More stations are needed in the areas where women travel
Our study found a strong relationship between spatial distribution of Oslo City Bike’s stations and where women tend to ride their city bikes. Specifically, we found a strong correlation between biking routes dominated by women and areas of the city with a high concentration of female employment.
This shows that many women have integrated biking into their daily travel to and from work. The trip routes with the highest popularity among women were between stations in residential areas, and stations near workplaces with a high percentage of female employees, such as Ullevål Hospital and Tannlegehøyskolen.

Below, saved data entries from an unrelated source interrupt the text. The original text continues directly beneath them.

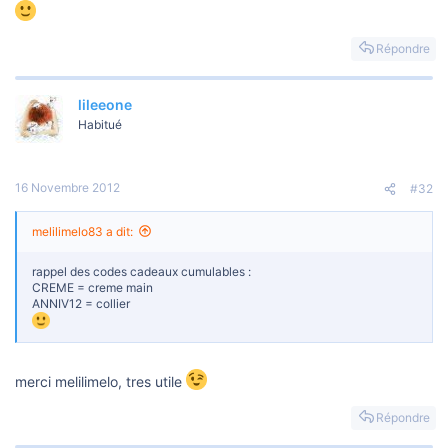
o
n
Répondre
lileeone
Habitué
16 Novembre 2012
#32
melilimelo83 a dit:
rappel des codes cadeaux cumulables :
CREME = creme main
ANNIV12 = collier
merci melilimelo, tres utile
Répondre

Twenty-nine percent more women than men started their daily trips in an area including Blindern and Ullevål, which is home to both a hospital and Oslo’s largest university. However, thirteen percent more men than women started their trip at a station in or near the city center.
Our data suggests that men are overrepresented in the city center, where more men tend to work, while women used bikes more in areas of high female employment like the north and west of Oslo. In other words, data models that rebalance simply based on overall bike usage may not equally represent the needs of each gender.
Women want more bike paths and more available parking slots
In our survey, more women than men — twenty four percent versus eighteen percent — said that they would like to see more designated bike paths in the city. We anticipate this may become a reality soon, as Oslo continues to convert car parking spaces into bike lanes in an effort to make the city center car-fee.
When asked how the city bike system could be improved, fifty-four percent of women and forty-five percent of men answered that they would like to see more available parking spots in our docking stations. This can be interpreted to reflect our past model which prioritized docking stations in the city center, and therefore, inadvertently, prioritized men.
Oslo has among the highest public transportation usage rates in the world. Still, if we increase our bike supply in underserved areas which are traditionally dominated by women, there is a strong potential for us to greatly impact travel behavior throughout Oslo.
Currently, Oslo’s transportation networks, including city bikes, have been built for, and continue to target, the city’s male-dominated employment sectors. We now have the data to better meet the needs of our female users.
We are now in the process of adapting our operational model to provide more bikes and more ample bike parking in areas where women tend to start and end their trips most often. We have shared our data with other players involved in city planning and public transportation so that they, too, can use this knowledge to improve access to other modes of transit. A better awareness of female-dominated routes will lead to a better bike-sharing service overall.
Using open data to better society
“In the Nordics, we have a long tradition of open data,” says Espegren.“We share anonymized data from all of our bike sharing systems publicly, so that city officials, academics, and other interested parties can learn more about how people move through the urban landscape.”
This study is another example of how applying data science to micro-mobility schemes can help operators like us design our systems and tune our algorithms. This data is tremendously useful in allowing us to improve system accessibility for more city residents.
Research methods like the sort we used in this study can — and should — be replicated in the future. We should research usage-rates and patterns of underserved groups to identify barriers and obstacles that we may not be aware of. We have every intention to continue making bike sharing more inclusive.
About the research: TRANSFER is a research project led by Senior Researcher Tanu Priya Uteng, and conducted by the Institute of Transport Economics (TØI) and Department of Sociology and Human Geography (UIO). This project primarily studies the access-egress issues related to public transport in Oslo and Trondheim. TRANSFER is financed by the Norwegian Research Council under the aegis of its research program TRANSPORT 2025.